As for being selfish, I do miss who I was before children. I miss the things I used to do, how I used to look, how I used to feel (not able to fall asleep at a stop sign), my relationship with my husband. But I waited until I was ready to give those things up (all except the last one, which is another story); until I was ready to be there for my children who would need me for everything. I love my children with a depth that I cannot articulate. Since they have come into my life the phenomenal joys I’ve experienced have multiplied exponentially. But so have some difficulties. Nothing major luckily, just garden-variety annoying day-to-day problems, many of which I must learn to respond to with a fiddle-dee-dee.
Now, I’ll admit the author, Tara R. Wood had some good points. There should be more celebrating of what our kids do. It’s a lot like the friend you have who only tells you how her boyfriend blew her off for a night with the guys, but never about how he took care of her when she was sick. We should talk more about the wonderful, blissful, pure moments that make us whole, those harmonious times that are the highest highs of parenting. I agree with Ms. Wood on this front. Why do we keep these moments largely to ourselves or share them with our close family? Why are the sites/blogs that do this private or low-readership, as opposed to the wildly popular bitter comedy style blogs?

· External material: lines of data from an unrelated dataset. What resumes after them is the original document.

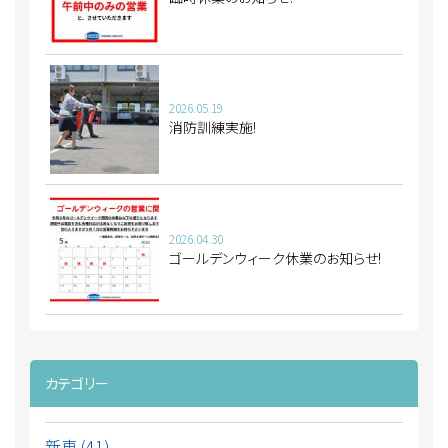
2026.05.19
消防訓練実施!
2026.04.30
ゴールデンウィーク休業のお知らせ!
カテゴリー
新車 (41)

Still, I think, and apparently Ms. Wood does too, that some venting and complaining can be therapeutic. I wholeheartedly disagree, however, that the commiserating we do goes hand in hand with putting down our kids. The anecdotes we share DO lead to discussions of child development, how to be a better parent and how to take time for ourselves. And yes, we might say that Little So-and-so is driving us crazy. Even crazy with a few expletives thrown in for effect. Who wouldn’t be effing crazy if one of the people you love most in the world let go of your hand in the parking lot and almost got hit by a car? True story. But I do believe it’s possible to say it with love - the love you have for your child warts and all. Not love as an afterthought or qualifier. Love as a main ingredient. A dizzying, heart-stopping, would-fight-a-tiger-for-that-child love. When someone says I’m ripping apart my children because I need to talk about me, my Mama Grizzly comes out. Mama Grizzly who does have her hands full, and needs someone to understand, to laugh with and maybe a shoulder to cry on, so she can continue to give her family the love they need and deserve, herself included.